Certaines parties ne cachent pas leur crainte de voir Ennahda au pouvoir remettre en cause certains acquis de la société tunisienne, à savoir le code du statut personnel qui garantit à la femme tunisienne une place enviable par nombre de femmes des autres pays arabes et musulmans.Ils pratiquent une compétition politique illégitime. Parce qu'ils sont en train de faire peur aux gens. Leur principal business, c'est de répandre la rumeur qu'Ennahda fait peur. Ce business a fait faillite. Le régime de Ben Ali a travaillé sur la peur d'Ennahda depuis 20 ans. La peur influe sur le peuple tunisien.

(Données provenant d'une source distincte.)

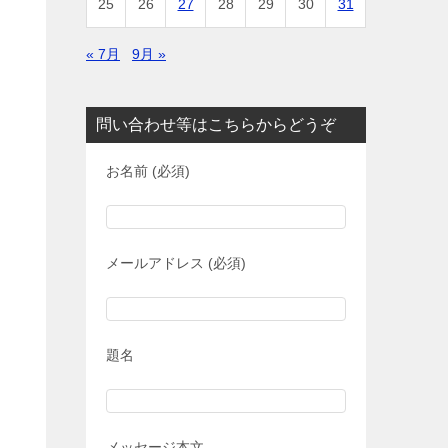
25
26
27
28
29
30
31
« 7月
9月 »
問い合わせ等はこちらからどうぞ
お名前 (必須)
メールアドレス (必須)
題名
メッセージ本文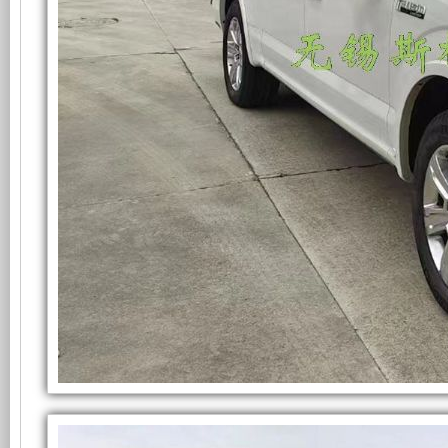
统
发
新
在
福
电
设
特
F150
消
机
计，
防
指
挥
组
噪
车
上
而
音
的
应
用
言，
更
6KW
取
在
低，
力
发
电
其
性
机
供
电
基
能
系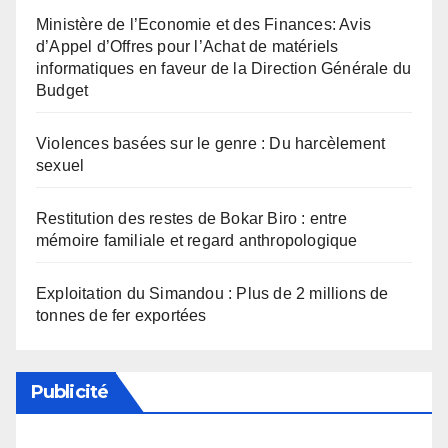
Ministère de l’Economie et des Finances: Avis
d’Appel d’Offres pour l’Achat de matériels
informatiques en faveur de la Direction Générale du
Budget
Violences basées sur le genre : Du harcèlement
sexuel
Restitution des restes de Bokar Biro : entre
mémoire familiale et regard anthropologique
Exploitation du Simandou : Plus de 2 millions de
tonnes de fer exportées
Publicité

Malgré tout cela, Ennahda aujourd'hui est le premier parti. En dépit donc de toute la peur de l'Islam et des islamistes suscitée par le régime de Ben Ali chez les femmes pour le tourisme ou pour les gens de culture. Nous sommes le premier parti, et quand nous avons atterri à l'aéroport 20 ans après, ils étaient des dizaines de milliers de gens à venir nous accueillir. Normalement, ils doivent comprendre que ce business donc doit s'adresser aux esprits des gens et non à leurs sentiments. Ennahda en effet s'est exprimé en 1988 pour dire qu'il respecte le code du statut personnel. Dans notre programme, nous n'avons pas touché à cette loi. A-t-on besoin de répéter cela un million de fois et pour combien de fois faut-il le faire encore pour que ces gens-là soient convaincus et cessent le business de la peur...
-Quels sont vos rapports avec l'Algérie ?
Nous envisageons des relations stratégiques avec l'Algérie en vue d'établir des accords de haut niveau à l'effet de faire du Maghreb arabe un seul pays. Il n'y a rien qui nous sépare.
-La déclaration du Premier ministre Béji Caid Essebsi au New York Times, à l'issue d'un voyage aux Etats-Unis, sur son éventuel retour aux affaires après l'élection de l'Assemblée constituante semble choquer. Quel est votre commentaire ?
C'est son droit de prévoir de rester aux affaires malgré son âge avancé. Mais la décision appartient à l'Assemblée constituante. Ecoutez-moi, je suis pour le renouveau.
-Quel est votre candidat à la présidence de la République après l'élection de l'Assemblée constituante ?
Personnellement, je ne suis candidat à aucun poste politique.